Work instruction: Apart from the pictures, which must be omitted, restate the data exactly.

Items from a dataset
BEGIN
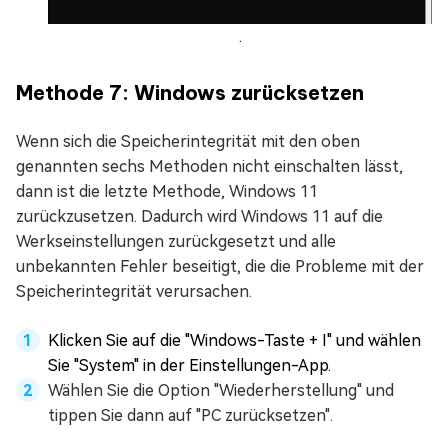
.
Methode 7: Windows zurücksetzen
Wenn sich die Speicherintegrität mit den oben
genannten sechs Methoden nicht einschalten lässt,
dann ist die letzte Methode, Windows 11
zurückzusetzen. Dadurch wird Windows 11 auf die
Werkseinstellungen zurückgesetzt und alle
unbekannten Fehler beseitigt, die die Probleme mit der
Speicherintegrität verursachen.
Klicken Sie auf die "Windows-Taste + I" und wählen
Sie "System" in der Einstellungen-App.
Wählen Sie die Option "Wiederherstellung" und
tippen Sie dann auf "PC zurücksetzen".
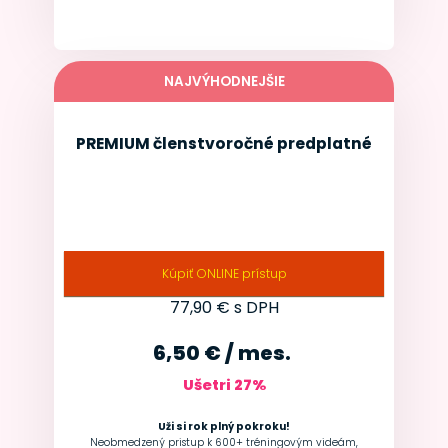
NAJVÝHODNEJŠIE
20 € KNIHA ZADARMO
PREMIUM členstvo
ročné predplatné
Kúpiť ONLINE prístup
77,90
€ s DPH
6,50 € / mes.
Ušetri
27
%
Uži si rok plný pokroku!
Neobmedzený pristup k 600+ tréningovým videám,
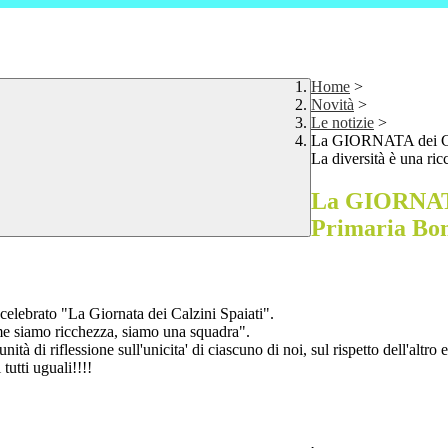
Home
>
Novità
>
Le notizie
>
La GIORNATA dei CA
La diversità è una ric
La GIORNATA
Primaria Bon
elebrato "La Giornata dei Calzini Spaiati".
sieme siamo ricchezza, siamo una squadra".
à di riflessione sull'unicita' di ciascuno di noi, sul rispetto dell'altro e 
tutti uguali!!!!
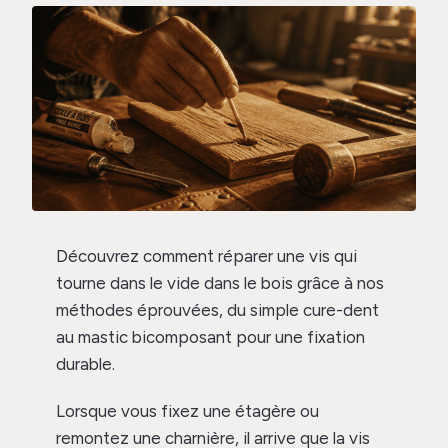
Découvrez comment réparer une vis qui
tourne dans le vide dans le bois grâce à nos
méthodes éprouvées, du simple cure-dent
au mastic bicomposant pour une fixation
durable.
Lorsque vous fixez une étagère ou
remontez une charnière, il arrive que la vis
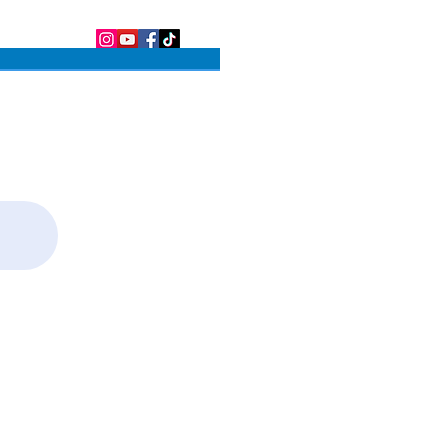
OS PARQUES
SOBRE O BLOG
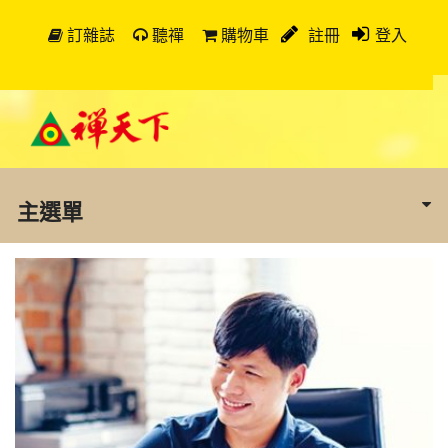
訂雜誌
聽禪
購物車
註冊
登入
主選單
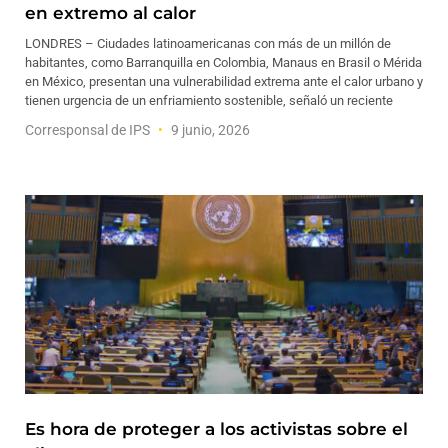
en extremo al calor
LONDRES – Ciudades latinoamericanas con más de un millón de
habitantes, como Barranquilla en Colombia, Manaus en Brasil o Mérida
en México, presentan una vulnerabilidad extrema ante el calor urbano y
tienen urgencia de un enfriamiento sostenible, señaló un reciente
Corresponsal de IPS
9 junio, 2026
Es hora de proteger a los activistas sobre el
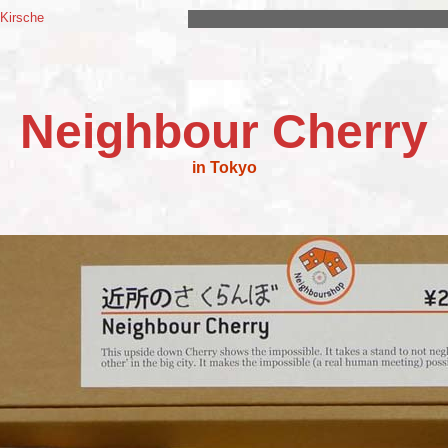
 Kirsche
Neighbour Cherry
in Tokyo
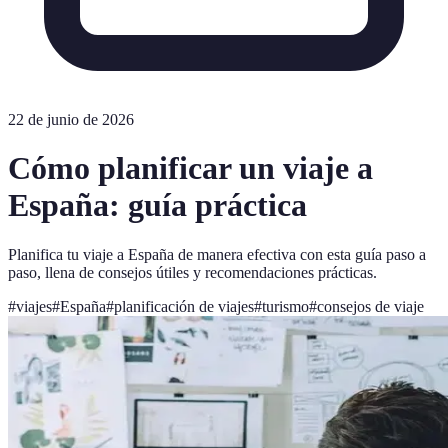
22 de junio de 2026
Cómo planificar un viaje a
España: guía práctica
Planifica tu viaje a España de manera efectiva con esta guía paso a
paso, llena de consejos útiles y recomendaciones prácticas.
#
viajes
#
España
#
planificación de viajes
#
turismo
#
consejos de viaje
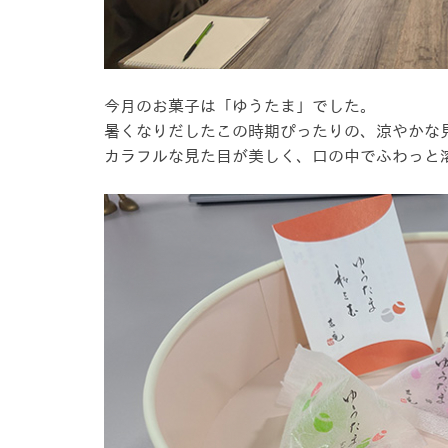
今月のお菓子は「ゆうたま」でした。
暑くなりだしたこの時期ぴったりの、涼やかな
カラフルな見た目が美しく、口の中でふわっと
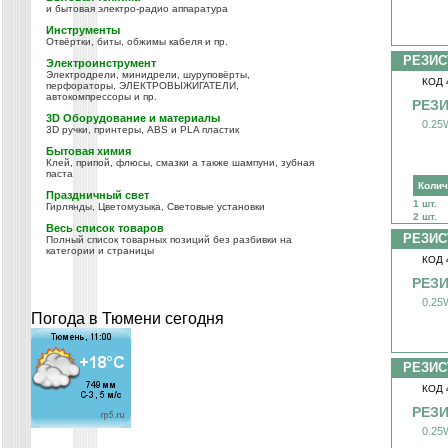
и бытовая электро-радио аппаратура
Инструменты
Отвёртки, биты, обжимы кабеля и пр.
РЕЗИС
Электроинструмент
Электродрели, минидрели, шуруповёрты,
КОД 
перфораторы, ЭЛЕКТРОВЫЖИГАТЕЛИ,
автокомпрессоры и пр.
РЕЗИ
3D Оборудование и материалы
0.25
3D ручки, принтеры, ABS и PLA пластик
Бытовая химия
Клей, припой, флюсы, смазки а также шампуни, зубная
паста
Колич
Праздничный свет
1 шт.
Гирлянды, Цветомузыка, Световые установки
2 шт.
Весь список товаров
РЕЗИС
Полный список товарных позиций без разбивки на
категории и страницы
КОД 
РЕЗИ
0.25
Погода в Тюмени сегодня
РЕЗИС
КОД 
РЕЗИ
0.25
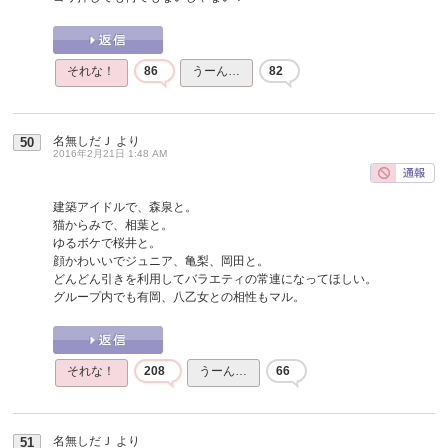
それな！
86
うーん…
82
名無しだＪ
より
50
2016年2月21日 1:48 AM
建築アイドルで、森泉と。
猫からみで、相葉と。
ゆるボケで桜井と。
顔かわいいでジュニア、亀梨、岡田と。
どんどん引きを利用してバラエティの常連になってほしい。
グループ内でも有岡、八乙女との相性もマル。
それな！
208
うーん…
66
名無しだＪ
より
51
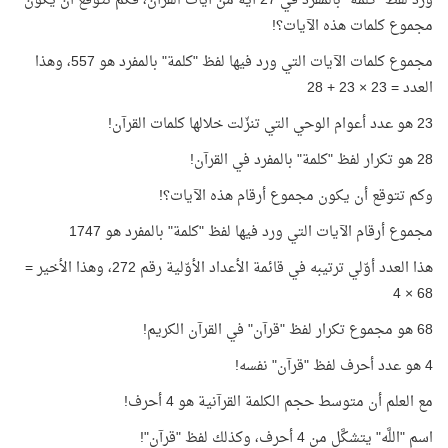
ورد لفظ "كلمة" بالمفرد في 27 آية من آيات القرآن، فكم تتوقع أن يكون
مجموع كلمات هذه الآيات؟!
مجموع كلمات الآيات التي ورد فيها لفظ "كلمة" بالمفرد هو 557، وهذا
العدد = 23 × 23 + 28
23 هو عدد أعوام الوحي التي تنزّلت خلالها كلمات القرآن!
28 هو تكرار لفظ "كلمة" بالمفرد في القرآن!
وكم تتوقع أن يكون مجموع أرقام هذه الآيات؟!
مجموع أرقام الآيات التي ورد فيها لفظ "كلمة" بالمفرد هو 1747
هذا العدد أوّلي ترتيبه في قائمة الأعداد الأوّلية رقم 272، وهذا الأخير =
68 × 4
68 هو مجموع تكرار لفظ "قرآن" في القرآن الكريم!
4 هو عدد أحرف لفظ "قرآن" نفسه!
مع العلم أن متوسط حجم الكلمة القرآنية هو 4 أحرف!
اسم "اللَّه" يتشكَّل من 4 أحرف، وكذلك لفظ "قرآن"!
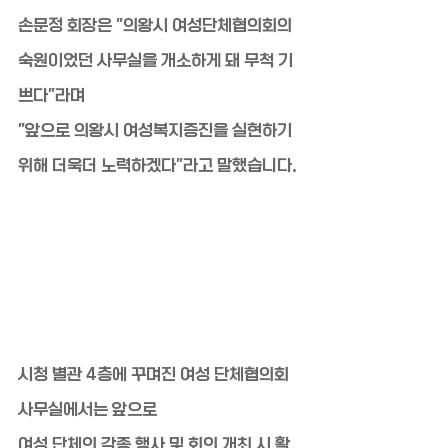
손문정 회장은 "의왕시 여성단체협의회의 
숙원이었던 사무실을 개소하게 돼 무척 기
쁘다"라며
"앞으로 의왕시 여성복지증진을 실현하기 
위해 더욱더 노력하겠다"라고 말했습니다.
시청 별관 4층에 꾸며진 여성 단체협의회 
사무실에서는 앞으로
여성 단체의 각종 행사 및 회의 개최 시 활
END
Answer area:
.
Methode 7: Windows zurücksetzen
Wenn sich die Speicherintegrität mit den oben
genannten sechs Methoden nicht einschalten lässt,
dann ist die letzte Methode, Windows 11
zurückzusetzen. Dadurch wird Windows 11 auf die
Werkseinstellungen zurückgesetzt und alle
unbekannten Fehler beseitigt, die die Probleme mit der
Speicherintegrität verursachen.
Klicken Sie auf die "Windows-Taste + I" und wählen
Sie "System" in der Einstellungen-App.
Wählen Sie die Option "Wiederherstellung" und
tippen Sie dann auf "PC zurücksetzen".
NAJVÝHODNEJŠIE
20 € KNIHA ZADARMO
PREMIUM členstvo
ročné predplatné
Kúpiť ONLINE prístup
77,90
€ s DPH
6,50 € / mes.
Ušetri
27
%
Uži si rok plný pokroku!
Neobmedzený pristup k 600+ tréningovým videám,
Home
>
Novità
>
Le notizie
>
La GIORNATA dei CA
La diversità è una ric
La GIORNATA
Primaria Bon
elebrato "La Giornata dei Calzini Spaiati".
sieme siamo ricchezza, siamo una squadra".
à di riflessione sull'unicita' di ciascuno di noi, sul rispetto dell'altro e 
tutti uguali!!!!
Découvrez comment réparer une vis qui
tourne dans le vide dans le bois grâce à nos
méthodes éprouvées, du simple cure-dent
au mastic bicomposant pour une fixation
durable.
Lorsque vous fixez une étagère ou
remontez une charnière, il arrive que la vis
OS PARQUES
SOBRE O BLOG
訂雜誌
聽禪
購物車
註冊
登入
主選單
en extremo al calor
LONDRES – Ciudades latinoamericanas con más de un millón de
habitantes, como Barranquilla en Colombia, Manaus en Brasil o Mérida
en México, presentan una vulnerabilidad extrema ante el calor urbano y
tienen urgencia de un enfriamiento sostenible, señaló un reciente
Corresponsal de IPS
9 junio, 2026
Es hora de proteger a los activistas sobre el
 Kirsche
Neighbour Cherry
in Tokyo
22 de junio de 2026
Cómo planificar un viaje a
España: guía práctica
Planifica tu viaje a España de manera efectiva con esta guía paso a
paso, llena de consejos útiles y recomendaciones prácticas.
#
viajes
#
España
#
planificación de viajes
#
turismo
#
consejos de viaje
今月のお菓子は「ゆうたま」でした。
暑くなりだしたこの時期ぴったりの、涼やかな
カラフルな見た目が美しく、口の中でふわっと
и бытовая электро-радио аппаратура
Инструменты
Отвёртки, биты, обжимы кабеля и пр.
РЕЗИС
Электроинструмент
Электродрели, минидрели, шуруповёрты,
КОД 
перфораторы, ЭЛЕКТРОВЫЖИГАТЕЛИ,
автокомпрессоры и пр.
РЕЗИ
3D Оборудование и материалы
0.25
3D ручки, принтеры, ABS и PLA пластик
Бытовая химия
Клей, припой, флюсы, смазки а также шампуни, зубная
паста
Колич
Праздничный свет
1 шт.
Гирлянды, Цветомузыка, Световые установки
2 шт.
Весь список товаров
РЕЗИС
Полный список товарных позиций без разбивки на
категории и страницы
КОД 
РЕЗИ
0.25
Погода в Тюмени сегодня
РЕЗИС
КОД 
РЕЗИ
0.25
それな！
86
うーん…
82
名無しだＪ
より
50
2016年2月21日 1:48 AM
建築アイドルで、森泉と。
猫からみで、相葉と。
ゆるボケで桜井と。
顔かわいいでジュニア、亀梨、岡田と。
どんどん引きを利用してバラエティの常連になってほしい。
グループ内でも有岡、八乙女との相性もマル。
それな！
208
うーん…
66
名無しだＪ
より
51
ورد لفظ "كلمة" بالمفرد في 27 آية من آيات القرآن، فكم تتوقع أن يكون
مجموع كلمات هذه الآيات؟!
مجموع كلمات الآيات التي ورد فيها لفظ "كلمة" بالمفرد هو 557، وهذا
العدد = 23 × 23 + 28
23 هو عدد أعوام الوحي التي تنزّلت خلالها كلمات القرآن!
28 هو تكرار لفظ "كلمة" بالمفرد في القرآن!
وكم تتوقع أن يكون مجموع أرقام هذه الآيات؟!
مجموع أرقام الآيات التي ورد فيها لفظ "كلمة" بالمفرد هو 1747
هذا العدد أوّلي ترتيبه في قائمة الأعداد الأوّلية رقم 272، وهذا الأخير =
68 × 4
68 هو مجموع تكرار لفظ "قرآن" في القرآن الكريم!
4 هو عدد أحرف لفظ "قرآن" نفسه!
مع العلم أن متوسط حجم الكلمة القرآنية هو 4 أحرف!
اسم "اللَّه" يتشكَّل من 4 أحرف، وكذلك لفظ "قرآن"!
손문정 회장은 "의왕시 여성단체협의회의 
숙원이었던 사무실을 개소하게 돼 무척 기
쁘다"라며
"앞으로 의왕시 여성복지증진을 실현하기 
위해 더욱더 노력하겠다"라고 말했습니다.
시청 별관 4층에 꾸며진 여성 단체협의회 
사무실에서는 앞으로
여성 단체의 각종 행사 및 회의 개최 시 활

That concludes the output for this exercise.